Como parte das reflexões do Dia Internacional da Mulher, comemorado em 8 de março, o episódio desta semana do Outra Estação, da Rádio UFMG Educativa, aborda as dificuldades que as mulheres enfrentam para acessar os espaços formais de poder na política: desde a histórica exclusão no direito ao voto, conquistado somente em 1932, até as práticas rotineiras de preconceito e intimidação que sofrem as poucas mulheres eleitas no Brasil, passando pelo acesso limitado que candidatas ainda têm aos recursos para financiamento das campanhas. 

O programa também destaca estratégias de resistência para enfrentar esse quadro:

O Brasil ocupa a 140ª posição no ranking mundial de representação feminina, entre 193 países monitorados pela União Interparlamentar, órgão ligado à Organização das Nações Unidas.
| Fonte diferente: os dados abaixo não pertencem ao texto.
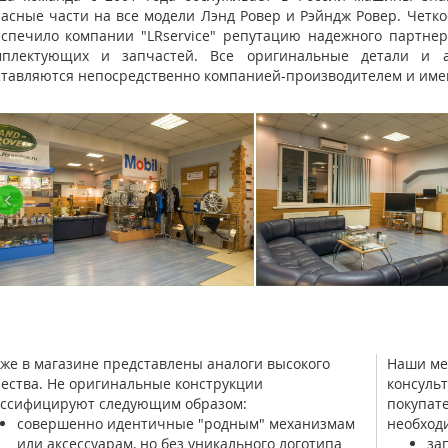
АВТОСЕРВИС С 15 ЛЕТНИМ ОПЫТОМ
асные части на все модели Лэнд Ровер и Рэйндж Ровер. Четк
РАБОТЫ
еспечило компании "LRservice" репутацию надежного партнер
мплектующих и запчастей. Все оригинальные детали и аг
тавляются непосредственно компанией-производителем и имею
‹
КУЗОВНОЙ РЕМОНТ LAND ROVER
же в магазине представлены аналоги высокого
Наши ме
ества. Не оригинальные конструкции
консуль
ассифицируют следующим образом:
покупат
совершенно идентичные "родным" механизмам
необход
или аксессуарам, но без уникального логотипа
за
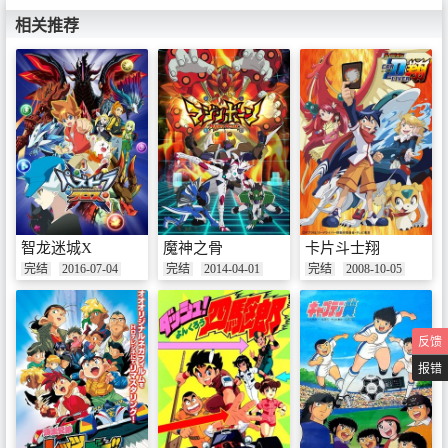
相关推荐
智龙迷城X
魔神之骨
卡片斗士翔
完结
2016-07-04
完结
2014-04-01
完结
2008-10-05
反馈
报错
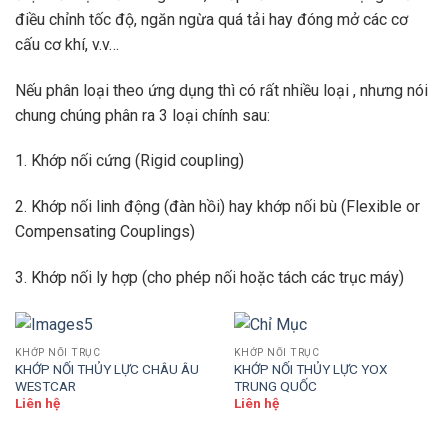
điều chỉnh tốc độ, ngăn ngừa quá tải hay đóng mở các cơ
cấu cơ khí, v.v…
Nếu phân loại theo ứng dụng thì có rất nhiều loại , nhưng nói
chung chúng phân ra 3 loại chính sau:
1. Khớp nối cứng (Rigid coupling)
2. Khớp nối linh động (đàn hồi) hay khớp nối bù (Flexible or
Compensating Couplings)
3. Khớp nối ly hợp (cho phép nối hoặc tách các trục máy)
KHỚP NỐI TRỤC
KHỚP NỐI TRỤC
KHỚP NỐI THỦY LỰC CHÂU ÂU
KHỚP NỐI THỦY LỰC YOX
WESTCAR
TRUNG QUỐC
Liên hệ
Liên hệ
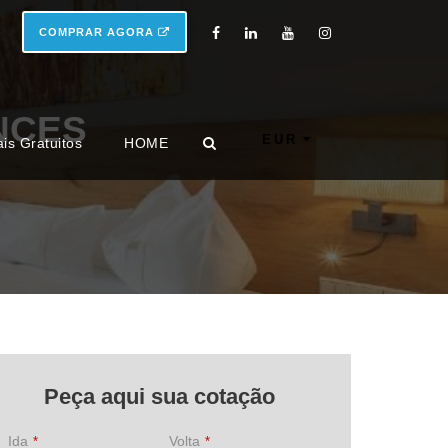
COMPRAR AGORA
NCES
EUR
ais Gratuitos
HOME
Peça aqui sua cotação
Ida
Volta
*
*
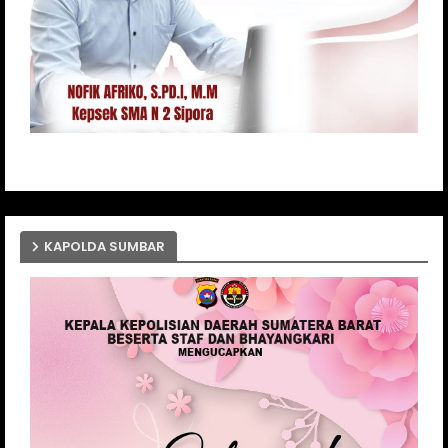
KAPOLDA SUMBAR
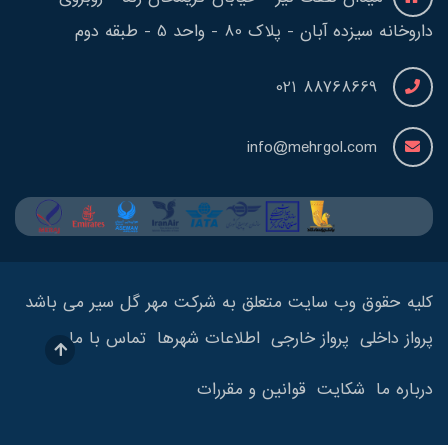
داروخانه سیزده آبان - پلاک 80 - واحد 5 - طبقه دوم
88768669 021
info@mehrgol.com
کلیه حقوق وب سایت متعلق به شرکت مهر گل سیر می باشد
پرواز داخلی
پرواز خارجی
اطلاعات شهرها
تماس با ما
درباره ما
شکایت
قوانین و مقررات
O indicador leva em conta o percentual de mulheres nas câmaras legislativas federais em janeiro de 2020. A posição é desconfortável: atrás de países que tradicionalmente renegam direitos à mulher, como a Arábia Saudita, além de ostentar o pior desempenho na América do Sul. Na Bolívia, por exemplo, o parlamento é composto por 53% de mulheres; na Argentina, esse índice é de 40%. 
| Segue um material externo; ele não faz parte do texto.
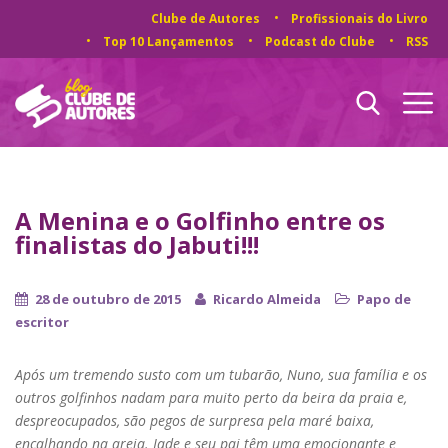
Clube de Autores
Profissionais do Livro
Top 10 Lançamentos
Podcast do Clube
RSS
A Menina e o Golfinho entre os
finalistas do Jabuti!!!
28 de outubro de 2015
Ricardo Almeida
Papo de
escritor
Após um tremendo susto com um tubarão, Nuno, sua família e os
outros golfinhos nadam para muito perto da beira da praia e,
despreocupados, são pegos de surpresa pela maré baixa,
encalhando na areia. Jade e seu pai têm uma emocionante e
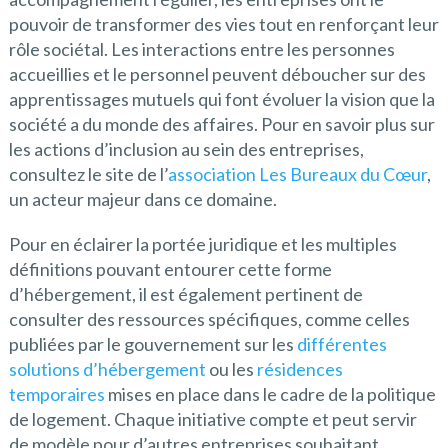
pouvoir de transformer des vies tout en renforçant leur
rôle sociétal. Les interactions entre les personnes
accueillies et le personnel peuvent déboucher sur des
apprentissages mutuels qui font évoluer la vision que la
société a du monde des affaires. Pour en savoir plus sur
les actions d’inclusion au sein des entreprises,
consultez le site de l’
association Les Bureaux du Cœur
,
un acteur majeur dans ce domaine.
Pour en éclairer la portée juridique et les multiples
définitions pouvant entourer cette forme
d’hébergement, il est également pertinent de
consulter des ressources spécifiques, comme celles
publiées par le gouvernement sur les
différentes
solutions d’hébergement
ou les
résidences
temporaires
mises en place dans le cadre de la politique
de logement. Chaque initiative compte et peut servir
de modèle pour d’autres entreprises souhaitant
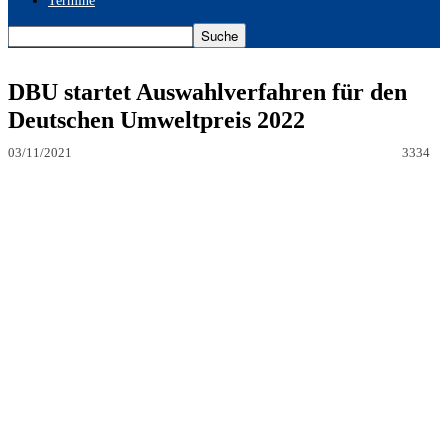
Termine
DBU startet Auswahlverfahren für den
Deutschen Umweltpreis 2022
03/11/2021
3334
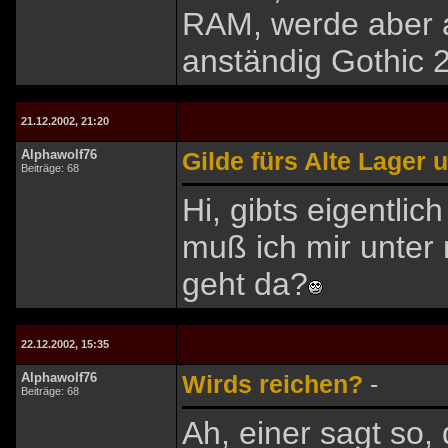
RAM, werde aber a
anständig Gothic 2
21.12.2002, 21:20
Alphawolf76
Gilde fürs Alte Lager u
Beiträge: 68
Hi, gibts eigentli
muß ich mir unter 
geht da?
22.12.2002, 15:35
Alphawolf76
Wirds reichen?
-
Beiträge: 68
Ah, einer sagt so, 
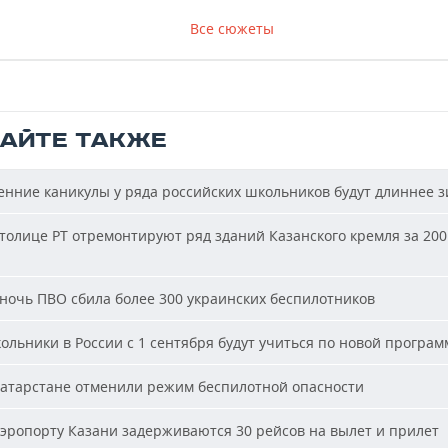
Все сюжеты
ТАЙТЕ ТАКЖЕ
нние каникулы у ряда российских школьников будут длиннее 
толице РТ отремонтируют ряд зданий Казанского кремля за 200
ночь ПВО сбила более 300 украинских беспилотников
льники в России с 1 сентября будут учиться по новой програм
атарстане отменили режим беспилотной опасности
эропорту Казани задерживаются 30 рейсов на вылет и прилет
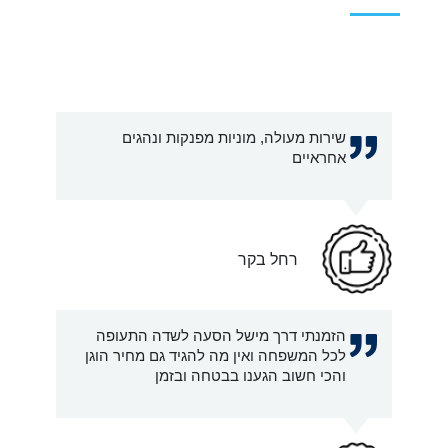
שירות מעולה, מוניות מפנקות ונהגים
אחראיים
רחל בקר
הזמנתי דרך מישל הסעה לשדה התעופה
לכל המשפחה ואין מה להגיד גם מחיר הוגן
והכי חשוב הגענו בבטחה ובזמן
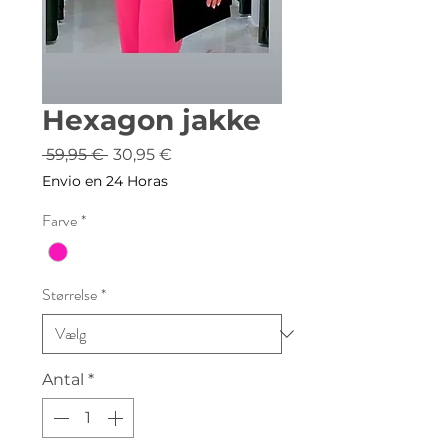
Hexagon jakke
Regulær
Salgspris
 59,95 € 
30,95 €
pris
Envio en 24 Horas
Farve
*
Størrelse
*
Antal
*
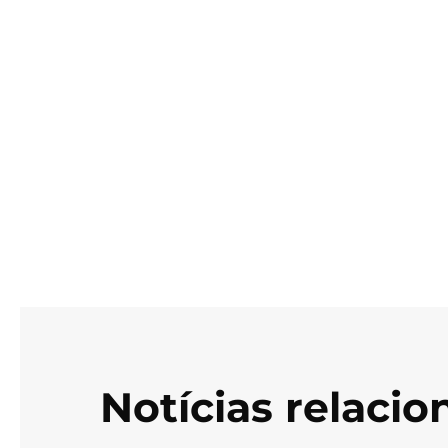
Notícias relaci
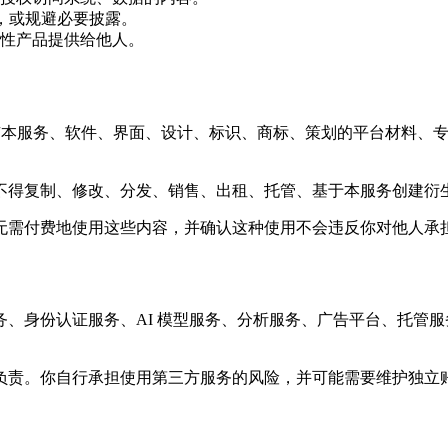
则，或规避必要披露。
性产品提供给他人。
 及其许可方拥有本服务、软件、界面、设计、标识、商标、策划的平台
不得复制、修改、分发、销售、出租、托管、基于本服务创建衍
无需付费地使用这些内容，并确认这种使用不会违反你对他人承
、身份认证服务、AI 模型服务、分析服务、广告平台、托管
负责。你自行承担使用第三方服务的风险，并可能需要维护独立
A professora Marlise Matos, coordenadora do Núcleo de Estudos e Pesquisas sobre a Mulher (Nepem) da UFMG, é uma das entrevistadas do programa. Ela defende participação paritária na política.

Se nós somos 52% da população, o justo, o correto, seria que fôssemos também, muito próximo disso, representantes nos poderes constitucionais e parlamentares.
A coordenadora do Nepem/UFMG, Marlise Matos
A coordenadora do Nepem/UFMG, Marlise Matos Alessandra Ribeiro / Rádio UFMG Educativa

Violência
O primeiro bloco do programa aborda situações que especialistas têm chamado de "violência política", dificuldades formais e informais enfrentadas pelas mulheres para exercerem seu trabalho no âmbito da política. Exemplos disso são as dificuldades na obtenção de recursos para as campanhas femininas, dentro e fora dos partidos, e o crescimento das candidaturas laranjas.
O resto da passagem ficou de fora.